The cardiac hormone known as atrial natriuretic peptide (ANP) controls blood pressure both throughout the body and in the lungs. Researchers previously believed that ANP’s hypotensive effect in the lungs was mediated by changes in the smooth muscle that lines pulmonary blood vessels. But scientists now report that the hormone facilitates low blood pressure via the endothelial cells lining the blood vessels.
The study, “Endothelial actions of atrial natriuretic peptide prevent pulmonary hypertension in mice,“ was recently published in the journal Basic Research in Cardiology.
Researchers at Julius Maximilian University of Würzburg, Germany, investigated the effect of ANP by deleting the hormone’s receptor only in lung endothelial cells of mice. These mice developed pulmonary hypertension without being exposed to any other stimuli, triggering high blood pressure. The animals also had more smooth muscle around their blood vessels — a hallmark of pulmonary hypertension. The team also observed that inflammatory cells had moved into the vessel wall from the bloodstream.

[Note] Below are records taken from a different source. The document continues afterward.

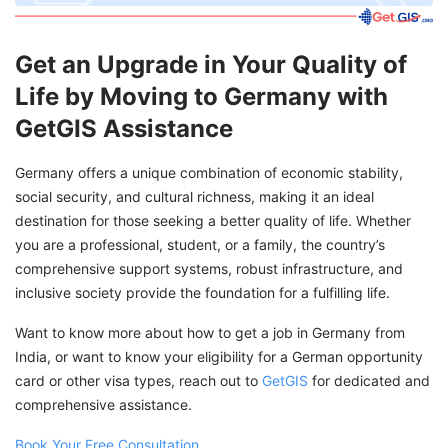
Get an Upgrade in Your Quality of
Life by Moving to Germany with
GetGIS Assistance
Germany offers a unique combination of economic stability,
social security, and cultural richness, making it an ideal
destination for those seeking a better quality of life. Whether
you are a professional, student, or a family, the country’s
comprehensive support systems, robust infrastructure, and
inclusive society provide the foundation for a fulfilling life.
Want to know more about how to get a job in Germany from
India, or want to know your eligibility for a German opportunity
card or other visa types, reach out to
GetGIS
for dedicated and
comprehensive assistance.
Book Your Free Consultation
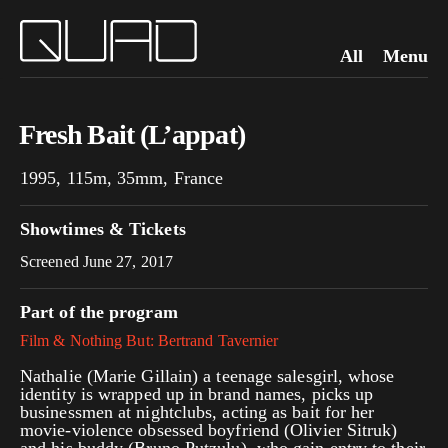
All
Menu
Fresh Bait (L’appat)
1995, 115m, 35mm, France
Showtimes & Tickets
Screened June 27, 2017
Part of the program
Film & Nothing But: Bertrand Tavernier
Nathalie (Marie Gillain) a teenage salesgirl, whose
identity is wrapped up in brand names, picks up
businessmen at nightclubs, acting as bait for her
movie-violence obsessed boyfriend (Olivier Sitruk)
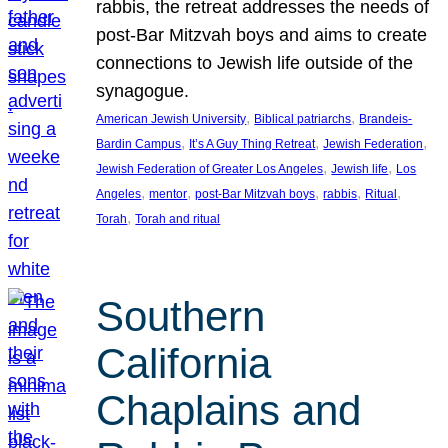
rabbis, the retreat addresses the needs of
post-Bar Mitzvah boys and aims to create
connections to Jewish life outside of the
synagogue.
, 
, 
American Jewish University
Biblical patriarchs
Brandeis-
, 
, 
, 
Bardin Campus
It’s A Guy Thing Retreat
Jewish Federation
, 
, 
Jewish Federation of Greater Los Angeles
Jewish life
Los
, 
, 
, 
, 
, 
Angeles
mentor
post-Bar Mitzvah boys
rabbis
Ritual
, 
Torah
Torah and ritual
Southern
California
Chaplains and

When the researchers placed the mutant mice in a low oxygen environment for three weeks, they found that lung hypertension worsened. (Exposing lab animals to low oxygen is a common approach for creating live models of pulmonary hypertension.)
In studying human and mice endothelial cells in culture, the team also found expression of the ANP receptor reduced in cells exposed to hypoxia, confirming that the hypertension was likely mediated by changes in ANP signaling in these cells.
The researchers then attempted to determine the mechanism behind these changes. The ANP signaling pathway involves downstream effects on endothelin-1 and angiotensin II. These hormones are believed to contribute to the development of pulmonary hypertension, and endothelin-1 levels are known to be high in pulmonary hypertension patients. In this study, however, researchers did not see any impact on endothelin levels.
In contrast, they noted that angiotensin II levels were high. The team treated the mice with a drug that blocked angiotensin II, and found it could prevent the changes induced by low oxygen exposure.
Study results showed that endothelial cells are likely the main cell type expressing ANP receptors in the lung, and that angiotensin signaling contributes to changes in lung blood vessels that promote hypertension.